Due to the size of the bill, which, honestly, is mind-boggling, most of the details are buried within where it was probably hoped nobody will look.

For example, as the Federalist Papers notes, on page 1,762 of the act is where the Department of Homeland Security is instructed to release illegal “immigrants” back onto the streets who are being held by Immigration and Customs Enforcement (ICE).

“The Secretary of Homeland Security shall prioritize for release on recognizance or alternatives to detention individuals who are not subject to mandatory detention laws, unless the individual is a threat to public safety or national security,” the bill says.

If an illegal “immigrant” is lucky enough to be employed in “essential critical infrastructure,” they are excluded from being in violation of the Immigration and Nationality Act. That’s down on page 1,737. The bill would also exempt employers who hire illegal “immigrants.”

Acting Deputy Secretary of Homeland Security Ken Cuccinelli was on to that, however.

Cuccinelli tweeted:

“These pages of the proposed bill create a deferred action program for aliens based on the CISA essential workforce list. Granting both deferred action and employment authorization. The aliens wouldn’t even have to apply for an EAD or deferred action, they get it automatically.”

While the bill is being spun as help for American workers and businesses, again, the devil appears to be in the details.
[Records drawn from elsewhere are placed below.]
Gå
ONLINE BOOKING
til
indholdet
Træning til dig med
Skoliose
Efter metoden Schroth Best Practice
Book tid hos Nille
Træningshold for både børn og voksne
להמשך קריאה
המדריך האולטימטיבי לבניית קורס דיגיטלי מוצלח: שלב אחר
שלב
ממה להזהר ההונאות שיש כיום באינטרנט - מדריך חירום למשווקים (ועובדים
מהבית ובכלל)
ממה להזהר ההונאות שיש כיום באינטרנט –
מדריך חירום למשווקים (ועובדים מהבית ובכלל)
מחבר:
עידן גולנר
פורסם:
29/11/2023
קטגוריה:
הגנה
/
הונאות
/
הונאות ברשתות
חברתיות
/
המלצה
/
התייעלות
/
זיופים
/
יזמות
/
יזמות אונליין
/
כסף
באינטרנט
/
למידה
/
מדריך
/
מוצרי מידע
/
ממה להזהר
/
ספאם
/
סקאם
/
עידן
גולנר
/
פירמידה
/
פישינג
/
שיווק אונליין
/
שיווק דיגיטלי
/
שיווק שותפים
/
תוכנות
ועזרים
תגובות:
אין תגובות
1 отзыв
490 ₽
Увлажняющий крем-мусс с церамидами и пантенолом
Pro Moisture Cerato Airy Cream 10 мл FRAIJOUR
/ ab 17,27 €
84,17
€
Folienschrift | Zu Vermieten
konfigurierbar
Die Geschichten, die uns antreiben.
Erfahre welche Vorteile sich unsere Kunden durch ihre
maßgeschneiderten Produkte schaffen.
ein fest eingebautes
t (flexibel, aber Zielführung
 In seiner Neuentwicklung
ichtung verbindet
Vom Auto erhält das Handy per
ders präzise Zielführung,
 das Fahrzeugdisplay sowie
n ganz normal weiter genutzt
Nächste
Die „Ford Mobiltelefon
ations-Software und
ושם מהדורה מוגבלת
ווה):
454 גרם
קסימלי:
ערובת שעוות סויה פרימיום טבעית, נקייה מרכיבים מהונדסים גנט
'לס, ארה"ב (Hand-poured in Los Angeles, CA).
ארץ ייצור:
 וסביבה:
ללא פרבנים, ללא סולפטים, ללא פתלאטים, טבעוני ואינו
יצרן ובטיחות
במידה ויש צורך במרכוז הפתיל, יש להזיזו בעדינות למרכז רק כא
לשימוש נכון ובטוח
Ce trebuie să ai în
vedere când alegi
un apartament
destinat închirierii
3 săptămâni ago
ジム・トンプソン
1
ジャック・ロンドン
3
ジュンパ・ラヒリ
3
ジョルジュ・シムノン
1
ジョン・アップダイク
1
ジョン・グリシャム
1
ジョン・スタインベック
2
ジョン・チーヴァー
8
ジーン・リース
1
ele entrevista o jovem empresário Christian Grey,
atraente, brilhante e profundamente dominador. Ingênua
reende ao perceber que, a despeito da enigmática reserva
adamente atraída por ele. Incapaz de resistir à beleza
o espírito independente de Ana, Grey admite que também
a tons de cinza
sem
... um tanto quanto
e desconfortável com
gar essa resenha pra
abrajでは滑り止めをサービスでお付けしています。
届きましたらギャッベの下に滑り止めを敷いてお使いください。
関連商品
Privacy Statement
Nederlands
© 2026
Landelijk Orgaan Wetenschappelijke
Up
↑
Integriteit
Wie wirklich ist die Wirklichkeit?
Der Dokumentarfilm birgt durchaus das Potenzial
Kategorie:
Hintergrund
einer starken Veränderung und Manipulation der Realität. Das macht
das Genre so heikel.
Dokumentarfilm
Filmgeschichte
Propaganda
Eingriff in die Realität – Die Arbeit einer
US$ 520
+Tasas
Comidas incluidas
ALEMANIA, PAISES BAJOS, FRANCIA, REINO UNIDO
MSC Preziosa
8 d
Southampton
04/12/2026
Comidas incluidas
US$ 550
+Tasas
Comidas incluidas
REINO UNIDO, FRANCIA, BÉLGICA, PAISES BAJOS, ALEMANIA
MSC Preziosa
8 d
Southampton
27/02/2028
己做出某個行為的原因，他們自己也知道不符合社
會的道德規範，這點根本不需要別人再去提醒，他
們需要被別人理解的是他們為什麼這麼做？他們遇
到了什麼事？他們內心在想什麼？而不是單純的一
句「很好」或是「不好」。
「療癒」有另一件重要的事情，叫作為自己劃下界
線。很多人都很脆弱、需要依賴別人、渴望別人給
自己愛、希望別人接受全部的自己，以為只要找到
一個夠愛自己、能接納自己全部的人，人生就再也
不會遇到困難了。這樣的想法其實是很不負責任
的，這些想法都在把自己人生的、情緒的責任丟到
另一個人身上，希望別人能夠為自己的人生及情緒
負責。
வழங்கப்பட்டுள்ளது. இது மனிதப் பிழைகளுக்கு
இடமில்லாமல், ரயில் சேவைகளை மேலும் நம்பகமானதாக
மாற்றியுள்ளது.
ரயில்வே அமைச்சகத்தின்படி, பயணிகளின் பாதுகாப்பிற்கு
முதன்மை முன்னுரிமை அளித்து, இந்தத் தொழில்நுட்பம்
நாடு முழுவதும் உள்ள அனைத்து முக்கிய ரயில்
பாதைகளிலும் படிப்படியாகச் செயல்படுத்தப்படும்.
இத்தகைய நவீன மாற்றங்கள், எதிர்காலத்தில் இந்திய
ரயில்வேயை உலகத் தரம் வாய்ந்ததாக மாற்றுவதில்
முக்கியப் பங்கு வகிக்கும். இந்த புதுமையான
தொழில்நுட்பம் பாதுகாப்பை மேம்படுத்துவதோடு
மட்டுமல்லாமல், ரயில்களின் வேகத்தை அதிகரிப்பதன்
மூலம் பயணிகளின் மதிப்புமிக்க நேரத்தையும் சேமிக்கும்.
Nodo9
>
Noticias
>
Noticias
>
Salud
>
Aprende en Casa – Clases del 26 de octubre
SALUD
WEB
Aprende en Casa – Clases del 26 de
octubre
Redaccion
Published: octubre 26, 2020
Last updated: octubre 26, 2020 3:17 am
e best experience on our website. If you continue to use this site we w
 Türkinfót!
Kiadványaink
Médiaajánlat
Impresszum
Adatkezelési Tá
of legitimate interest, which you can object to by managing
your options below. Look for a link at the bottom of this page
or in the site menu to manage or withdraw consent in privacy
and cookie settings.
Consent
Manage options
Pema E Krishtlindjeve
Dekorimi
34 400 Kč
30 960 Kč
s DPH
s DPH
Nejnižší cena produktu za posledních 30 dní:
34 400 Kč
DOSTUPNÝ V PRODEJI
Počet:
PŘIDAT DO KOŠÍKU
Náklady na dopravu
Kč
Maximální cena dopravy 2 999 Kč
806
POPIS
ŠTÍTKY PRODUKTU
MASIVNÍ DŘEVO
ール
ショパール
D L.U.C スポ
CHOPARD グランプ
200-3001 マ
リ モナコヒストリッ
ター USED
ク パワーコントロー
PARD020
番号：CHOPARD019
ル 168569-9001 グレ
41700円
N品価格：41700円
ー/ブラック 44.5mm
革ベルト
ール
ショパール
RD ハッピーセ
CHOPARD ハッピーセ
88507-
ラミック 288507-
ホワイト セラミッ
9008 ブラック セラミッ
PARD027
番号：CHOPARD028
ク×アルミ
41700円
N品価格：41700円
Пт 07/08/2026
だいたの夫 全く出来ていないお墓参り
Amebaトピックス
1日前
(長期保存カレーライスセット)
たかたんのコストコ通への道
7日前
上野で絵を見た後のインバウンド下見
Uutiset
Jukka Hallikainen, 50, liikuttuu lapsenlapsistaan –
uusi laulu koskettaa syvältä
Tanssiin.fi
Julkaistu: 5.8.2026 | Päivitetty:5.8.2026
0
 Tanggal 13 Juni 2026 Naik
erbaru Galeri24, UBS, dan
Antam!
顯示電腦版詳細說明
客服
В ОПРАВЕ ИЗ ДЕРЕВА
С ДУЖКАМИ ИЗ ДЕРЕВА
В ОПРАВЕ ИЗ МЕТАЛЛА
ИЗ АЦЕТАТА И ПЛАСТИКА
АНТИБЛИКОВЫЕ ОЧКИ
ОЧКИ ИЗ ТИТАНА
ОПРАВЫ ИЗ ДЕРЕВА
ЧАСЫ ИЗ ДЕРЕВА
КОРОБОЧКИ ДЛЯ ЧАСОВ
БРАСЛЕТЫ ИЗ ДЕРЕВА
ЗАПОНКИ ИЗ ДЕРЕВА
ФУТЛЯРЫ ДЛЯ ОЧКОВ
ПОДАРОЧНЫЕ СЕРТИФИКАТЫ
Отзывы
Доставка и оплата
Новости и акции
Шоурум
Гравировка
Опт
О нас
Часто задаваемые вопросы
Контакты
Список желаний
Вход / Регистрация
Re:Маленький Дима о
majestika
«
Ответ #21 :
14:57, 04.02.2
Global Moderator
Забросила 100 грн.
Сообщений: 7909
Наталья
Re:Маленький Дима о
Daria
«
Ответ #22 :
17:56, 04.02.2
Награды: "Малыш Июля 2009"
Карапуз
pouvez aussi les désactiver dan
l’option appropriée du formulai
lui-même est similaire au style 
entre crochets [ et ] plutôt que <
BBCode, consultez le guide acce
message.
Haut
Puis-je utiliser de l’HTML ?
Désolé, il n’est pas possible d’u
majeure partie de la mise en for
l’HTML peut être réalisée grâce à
The bill also has language changing how elections are conducted in the country, by mandating mail-in voting across the nation, as well as implementing a 15-day minimum period of early voting.

It would allow same-day voter registration effective this coming November, and that provision would go on in perpetuity for future federal elections. The bill would also “prohibit states from requiring voter registration applicants to provide more than the last four digits of their social security numbers.”

In addition, the legislation would emasculate voter identification requirements, saying that all that would be required is the following:

“An individual may make a sworn written statement attesting to their identity to fulfill the identification requirement.”

Some Democrats, however believe the bill goes too far. For example, Rep. Abigail Spanberger (D-VA) voted against the act, saying that she “has a responsibility to be honest with the people of Central Virginia, including those who are suffering, sick, losing their jobs, or losing their businesses.”

“In the face of this crisis, they expect our government to work together quickly to provide real relief for those who need it most,” she said in a statement:

“Unfortunately, many Members of Congress—including some in my own party—have decided to use this package as an opportunity to make political statements and propose a bill that goes far beyond pandemic relief and has no chance at becoming law, further delaying the help so many need.”

Fourteen Democrats voted against the bill. Among Republicans, only Rep. Peter King of New York voted for it.